Photo by Holly Parsons

“A Tapestry of Medieval Life” is a drama about medieval life complete with music of the time, compiled from period documents, directed by author Jenny Egan. The cast features well-known Idyllwild actors Scott Wilson, Derrik Lewis, Barbara Rayliss, Rena Lekach and Marilyn Beauchesne.

This production signals a debut of Voices – an Idyllwild Chamber Consort. Why Voices? “The word resounds on many levels. The human voice can speak, can sing, can murmur or cry out. Musical instruments also have voices. So do animals. So does the wind,” muses Egan.

“Tapestry” is an enlarged and revised version of the program premiered at the Metropolitan Museum of Art by the nonprofit Four Winds Theatre Inc., the first ongoing documentary theater in America. Written and directed by the Four Winds founder and artistic director Egan, the “Tapestry” cast included the distinguished Alexander Scourby and Broadway actress Elizabeth Parrish.

Hailed by the New York Times as “a new perspective on the arts,” the Four Winds productions employed dialogue taken exclusively from primary sources. “Voices from the period without modern interpolation speak eloquently to our troubled era. Sometimes, when we listen to voices of the past, we hear ourselves talking,” said Egan.

“Documentary theater is compilation. The choice was artistic,” said Egan. “Based on the premise that a play could form a plot with dialogue derived entirely from actual writings of individuals living during a period or who witnessed an event, one finds a coherent theme that presents cues to the essence of social experience; the material itself makes you understand,” Egan suggests.

Whether currents of the period reflected religion, superstition, music, art, romance or views of social mores, Four Winds’ portrayals of historical accounts during the American Revolution, the conquest of Mexico or enlightenment in England were based on direct accuracy. For instance, the troupes’ production on the topic of immigration due to relevance, was staged at the Statue of Liberty Museum in New York.

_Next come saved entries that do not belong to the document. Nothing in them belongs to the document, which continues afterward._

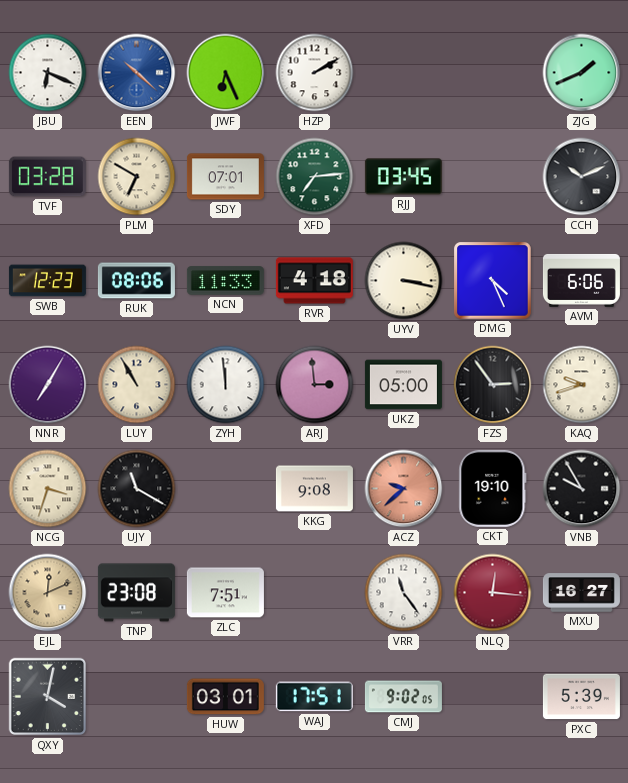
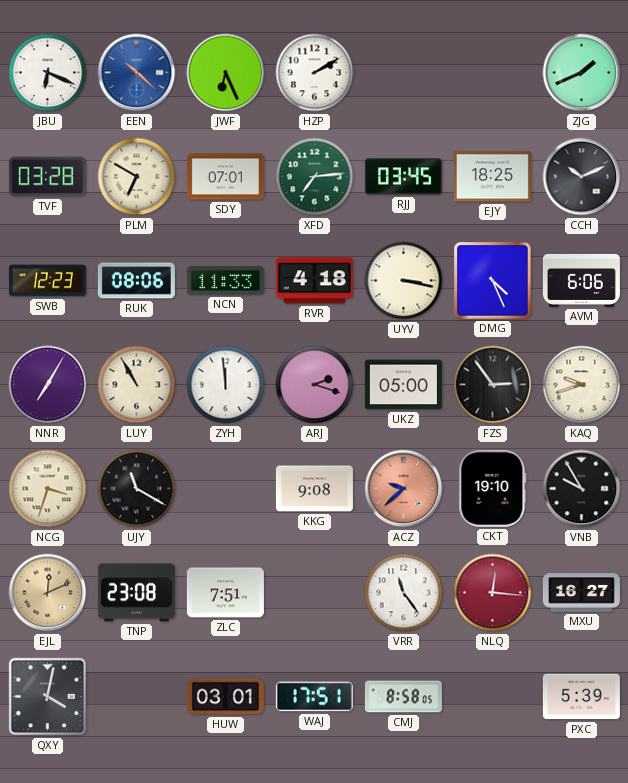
EJY: none -> 18:25
ARJ: 2:59 -> 2:18
CMJ: 9:02 -> 8:58
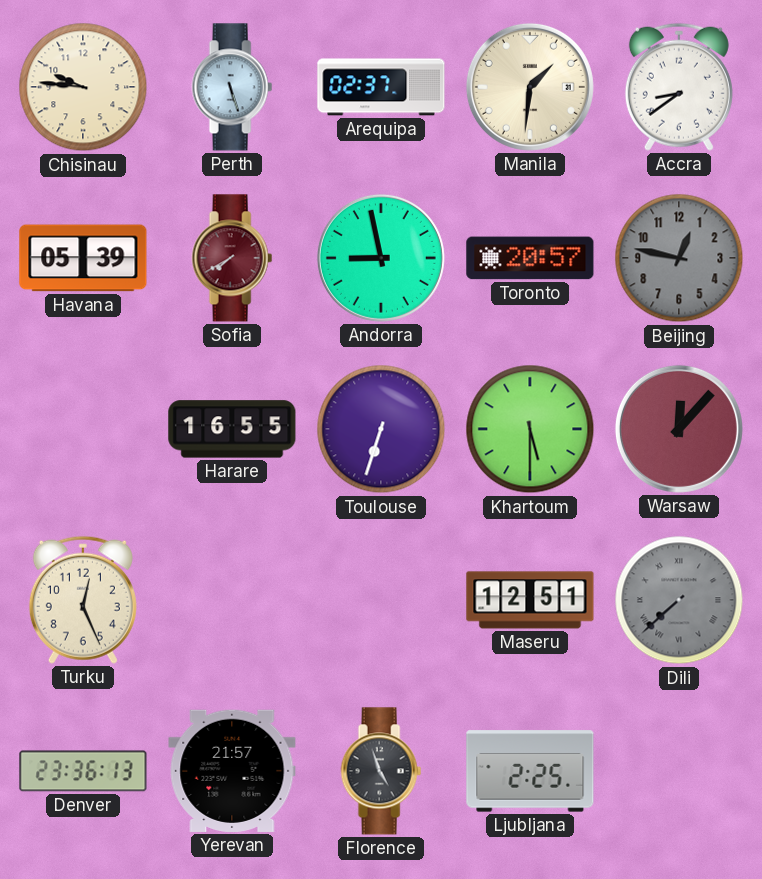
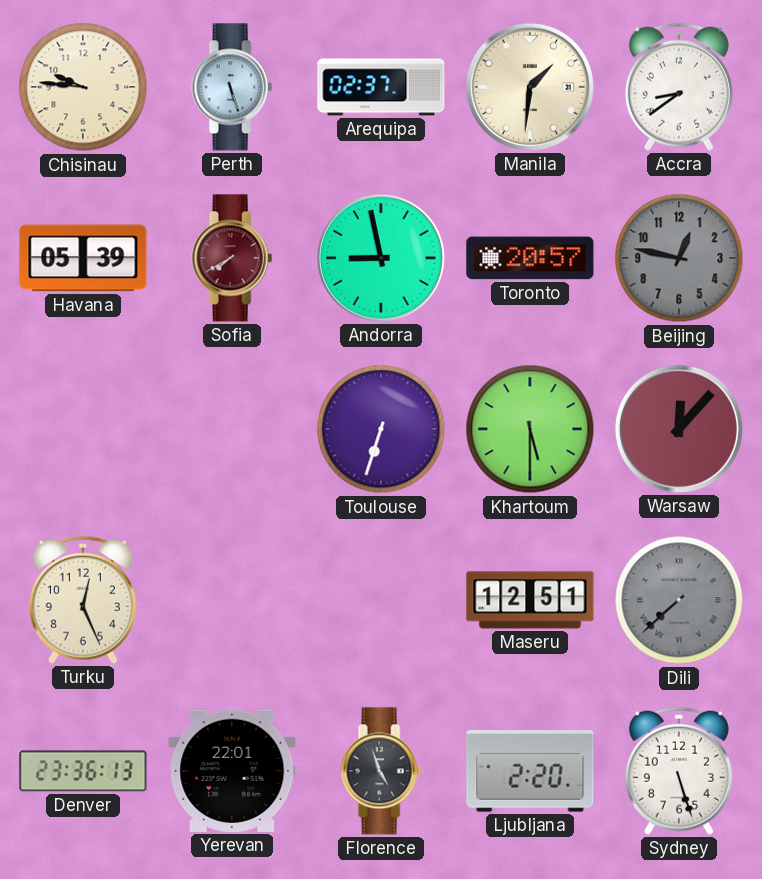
Harare: 16:55 -> none
Yerevan: 21:57 -> 22:01
Ljubljana: 2:25 -> 2:20
Sydney: none -> 5:27
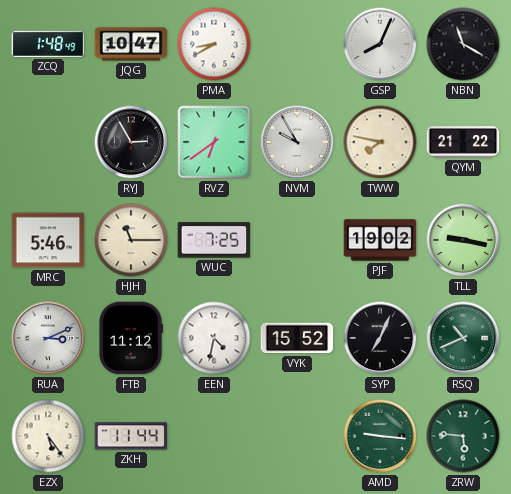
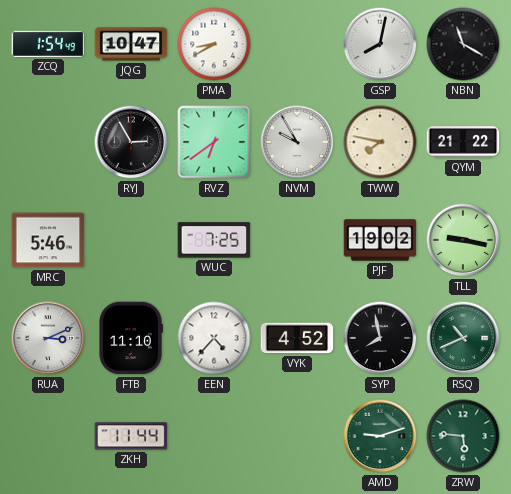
ZCQ: 1:48 -> 1:54
GSP: 8:04 -> 8:02
HJH: 11:15 -> none
FTB: 11:12 -> 11:10
EEN: 4:32 -> 4:37
VYK: 15:52 -> 4:52
SYP: 7:04 -> 7:58
EZX: 5:24 -> none
AMD: 9:16 -> 9:12
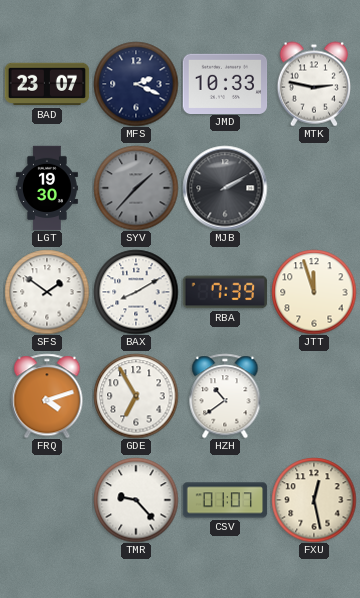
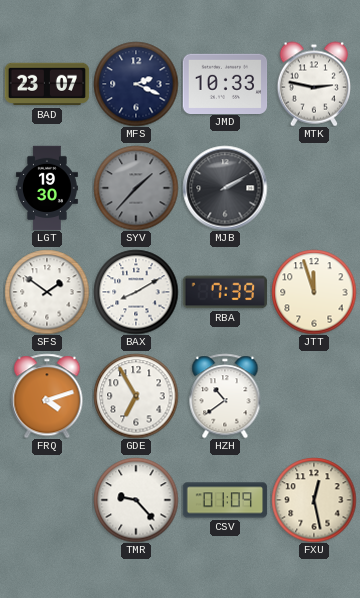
CSV: 01:07 -> 01:09
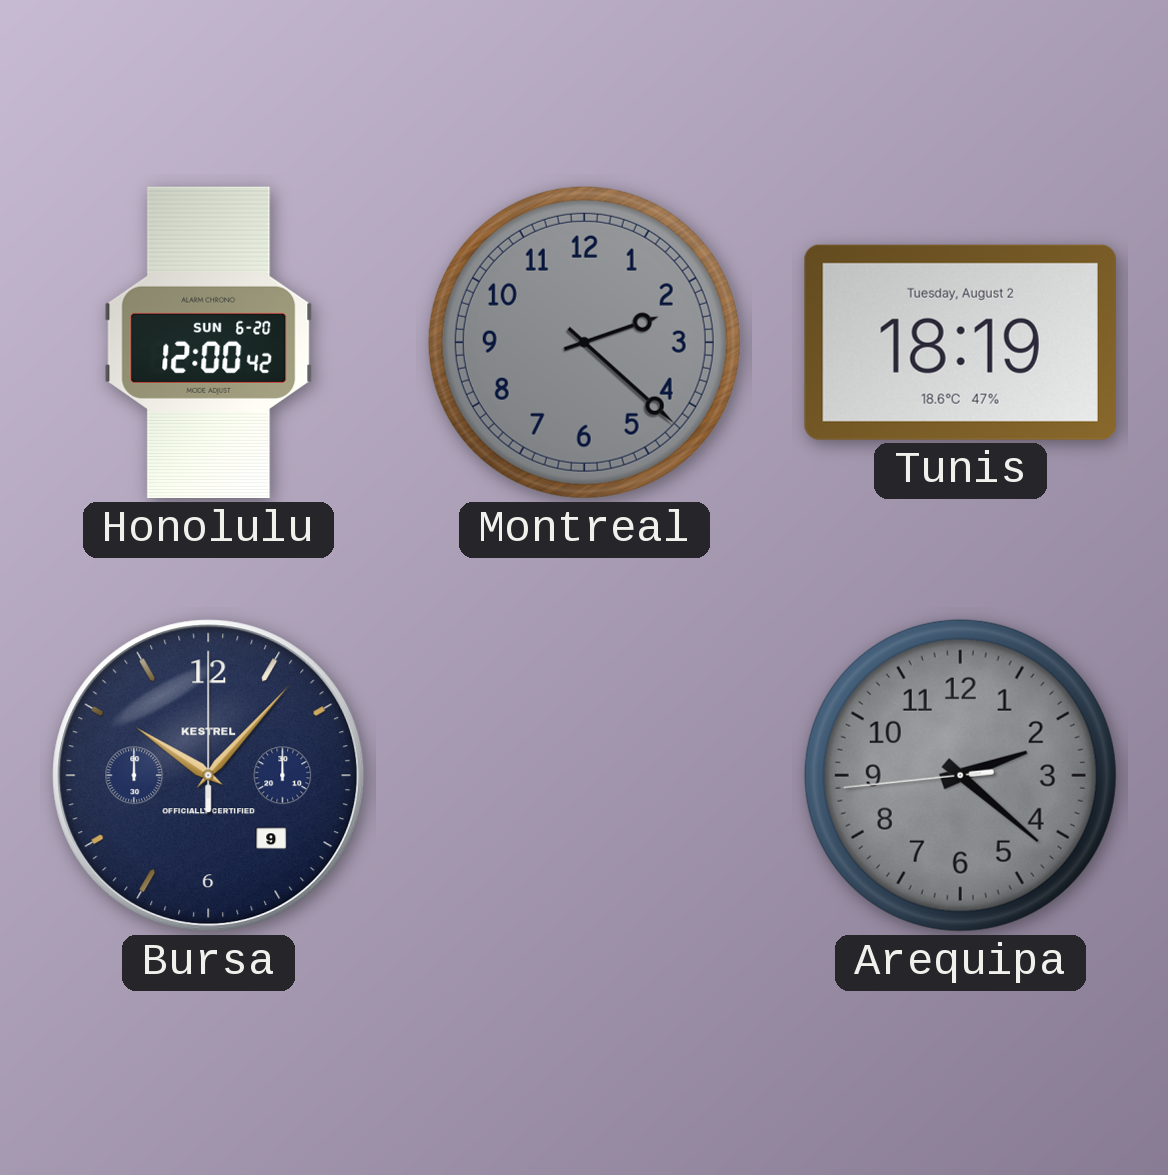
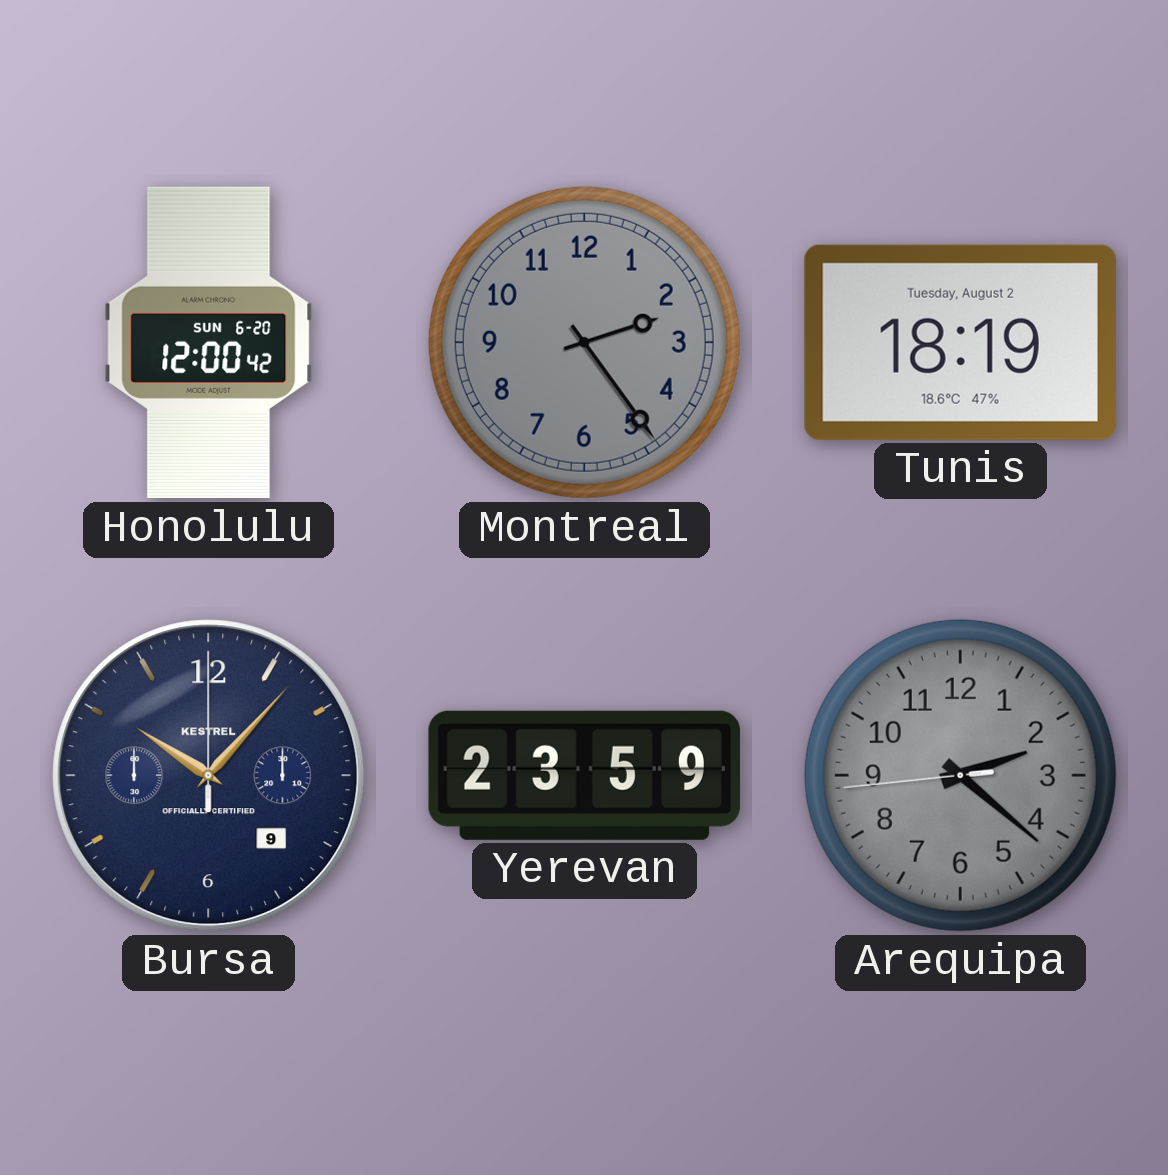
Montreal: 2:22 -> 2:24
Yerevan: none -> 23:59
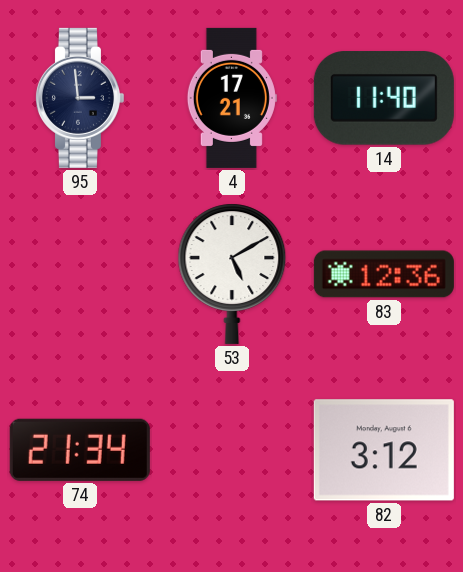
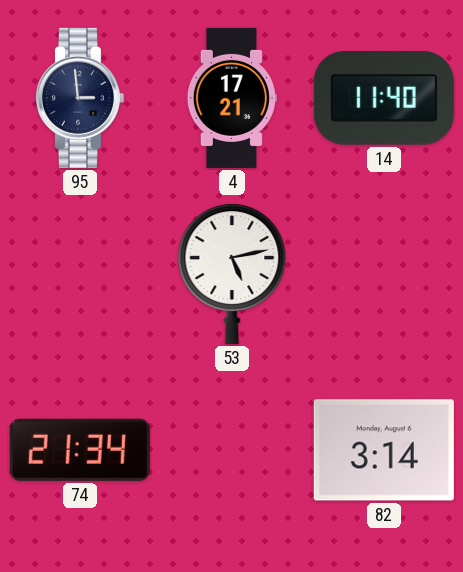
53: 5:10 -> 5:13
83: 12:36 -> none
82: 3:12 -> 3:14
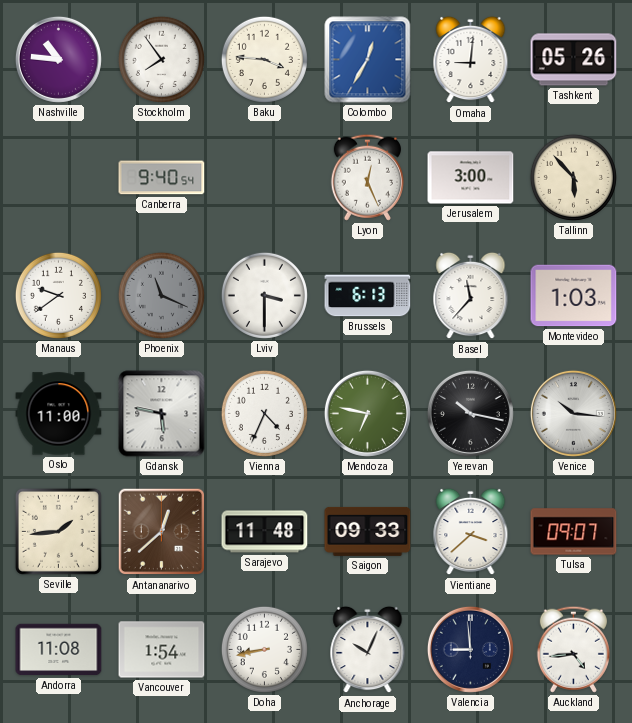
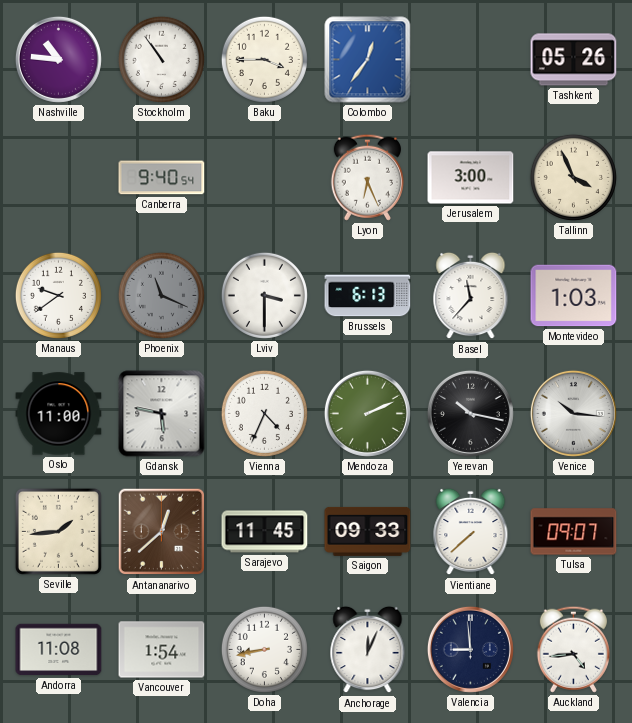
Stockholm: 7:54 -> 10:54
Baku: 3:46 -> 3:45
Colombo: 12:35 -> 12:36
Omaha: 9:01 -> none
Lyon: 12:26 -> 6:26
Tallinn: 5:53 -> 3:56
Mendoza: 6:47 -> 2:11
Sarajevo: 11:48 -> 11:45
Vientiane: 3:38 -> 7:38
Anchorage: 10:04 -> 12:04
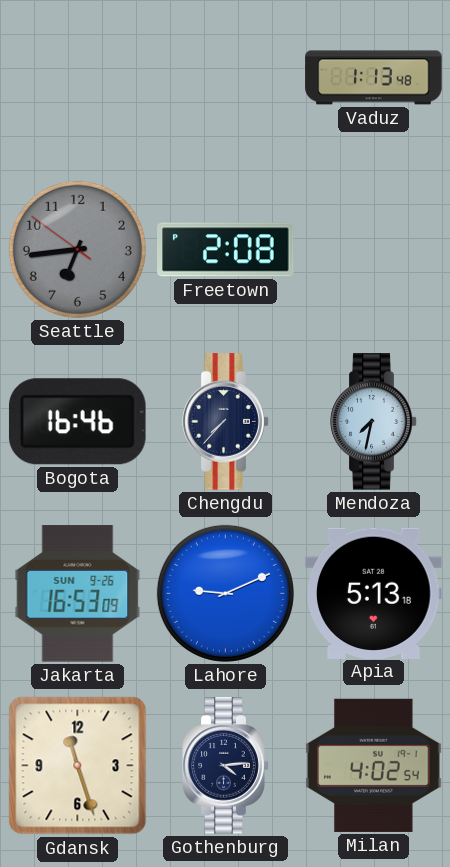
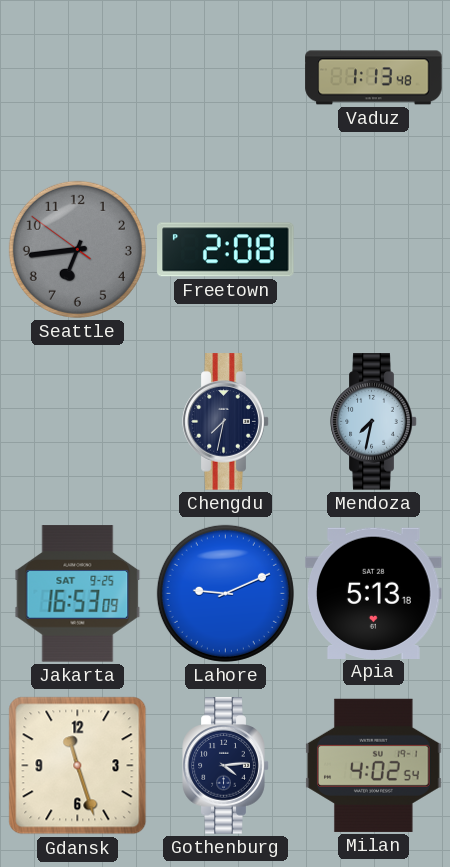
Bogota: 16:46 -> none
Chengdu: 7:37 -> 7:32
Jakarta date: SUN 9-26 -> SAT 9-25
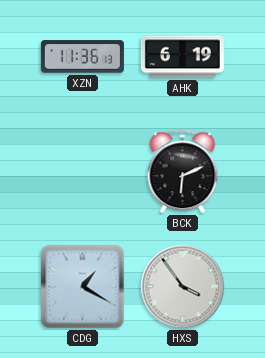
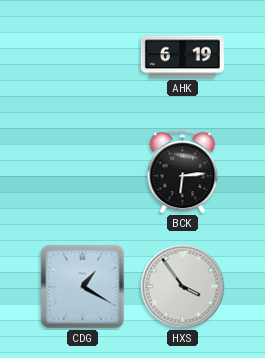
XZN: 11:36 -> none
BCK: 6:11 -> 6:14
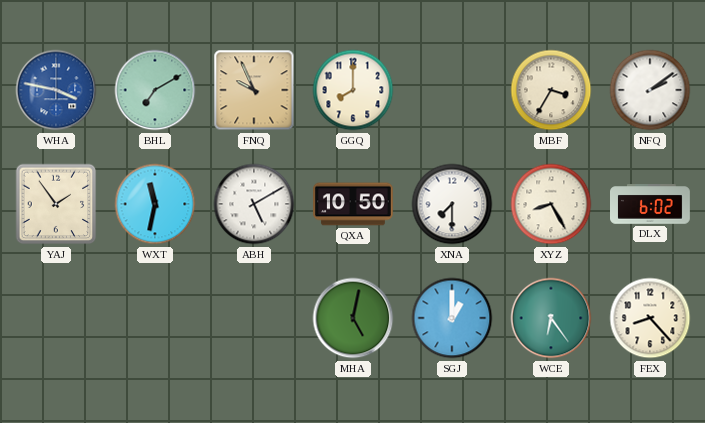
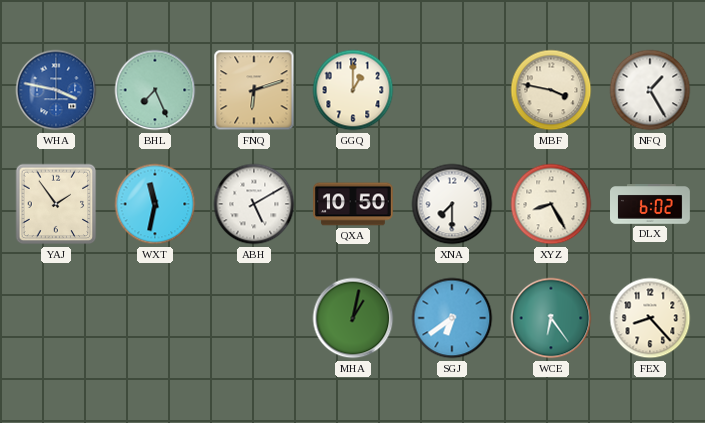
BHL: 7:10 -> 7:26
FNQ: 9:56 -> 6:12
GGQ: 8:00 -> 1:00
MBF: 3:35 -> 3:47
NFQ: 2:09 -> 1:25
MHA: 5:02 -> 1:02
SGJ: 1:00 -> 6:39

Egan is a relatively recent transplant from New Mexico. Her journey, heavily researched and preceded by extensive traveling to a multitude of California’s small towns, landed her unequivocally in Idyllwild. Artistic sensibility and a love of nature determined this was the place to continue her life-long contribution to the art of documentary theater and teaching.

Egan conceived of documentary theater as a genre as a young student of history and art in NYC. As founder and artistic director of Four Winds, Egan won the Clarence Derwent Award for her debut on Broadway as Mary Warren in “The Crucible.” She created roles in the American premieres of plays by Albee, Arrabal and Ionesco, and was a frequent performer on television and in film.

She’s a recipient of two Ford Foundation grants to be assistant director of the New York Shakespeare Festival and the Lincoln Center Repertory Company. Egan has authored and produced more than 15 documentaries; she holds a doctorate in Humanities from New York University where she taught. Recently, she was honored with a Distinguished Alumna Citation from Grinnell College for her work in documentary dramas.

  Author of five theater-related texts, including “A Space in Time,” 2011 Lumina Press, Egan provides succinct guidance for documentary theater creation.

“It’s my impression that Idyllwild is ripe for developing its theater activity and would benefit from a teaching center. In order to produce and maintain quality theater productions, directors benefit when actors with homogenous training achieve congruency by employing similar techniques. It’s a weighty consideration,” said Egan.

“Tapestry” stages fireside, Tuesday evening, April 24, at the Idyllwild Library. Admission is free. A tech and dress rehearsal, open to the public, will begin at 3 p.m. The performance begins at 6 p.m.

Friends of the Idyllwild Library sponsors the event.